Created January 17, 2017
Royal Icing
Mix a one-minute easy version of royal icing, and decorate pro-level cookies in just two steps with this one simple trick.

Cutout sugar cookies, outlined and flooded with icing, are a sweet holiday tradition. Decorate cutout cookies the easy way with our quick recipe for lookalike royal icing (no eggs needed!). Plus, you'll love our simple trick for professional-looking cookies literally anyone can make. See how we do it!

Easy Royal Icing Tips

  • To make THIN icing for flooding cookies: In small bowl, mix powdered sugar, vanilla and almond extract called for in recipe (below). Add enough milk until smooth and desired spreading consistency. 
  • To make THICK icing for outlining cookies: Transfer 1/2 cup of the icing mixture to a bowl, and add more powdered sugar a tablespoon at a time until thick enough to pipe from a small plastic squeeze bottle or decorating bag. Icing should be thick enough to hold its shape (and not spread out) when you pipe a small line on a test cookie or piece of parchment paper.

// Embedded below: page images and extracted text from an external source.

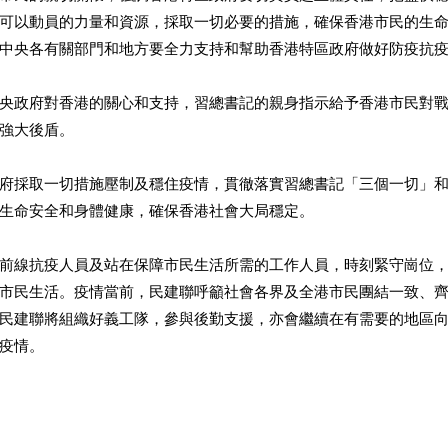
可以動員的力量和資源，採取一切必要的措施，確保香港市民的生
中央各有關部門和地方要全力支持和幫助香港特區政府做好防疫抗疫
央政府對香港的關心和支持，習總書記的親身指示給予香港市民對
強大後盾。 
府採取一切措施壓制及穩住疫情，貫徹落實習總書記「三個一切」
生命安全和身體健康，確保香港社會大局穩定。 
前線抗疫人員及站在保障市民生活所需的工作人員，時刻緊守崗位
市民生活。疫情當前，民建聯呼籲社會各界及全港市民團結一致、
民建聯將組織好義工隊，參與後勤支援，亦會繼續在有需要的地區
情。​ 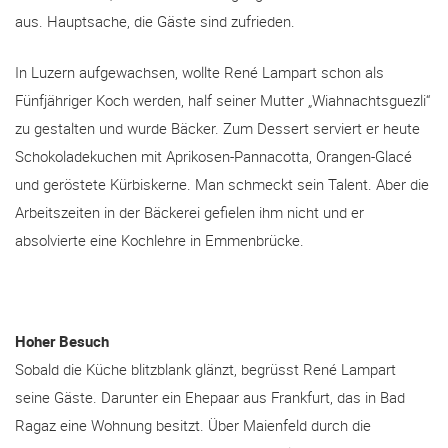
aus. Hauptsache, die Gäste sind zufrieden.
In Luzern aufgewachsen, wollte René Lampart schon als
Fünfjähriger Koch werden, half seiner Mutter „Wiahnachtsguezli“
zu gestalten und wurde Bäcker. Zum Dessert serviert er heute
Schokoladekuchen mit Aprikosen-Pannacotta, Orangen-Glacé
und geröstete Kürbiskerne. Man schmeckt sein Talent. Aber die
Arbeitszeiten in der Bäckerei gefielen ihm nicht und er
absolvierte eine Kochlehre in Emmenbrücke.
Hoher Besuch
Sobald die Küche blitzblank glänzt, begrüsst René Lampart
seine Gäste. Darunter ein Ehepaar aus Frankfurt, das in Bad
Ragaz eine Wohnung besitzt. Über Maienfeld durch die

This recipe yields 24 cookies. Want 3 dozen from a batch instead of 2 dozen? Go for it! Just be sure to make a these adjustments

  • Make a larger batch of icing, doubling the amounts called for in the recipe below.
  • Roll cookies thinner, to 1/8 of an inch, in order to get more cookies from the same amount of dough. This also gives cookies a cleaner edge and shape, but thinner cookies are more difficult to transfer to the cookie sheets, so handle with care, and be sure to reduce the bake time slightly.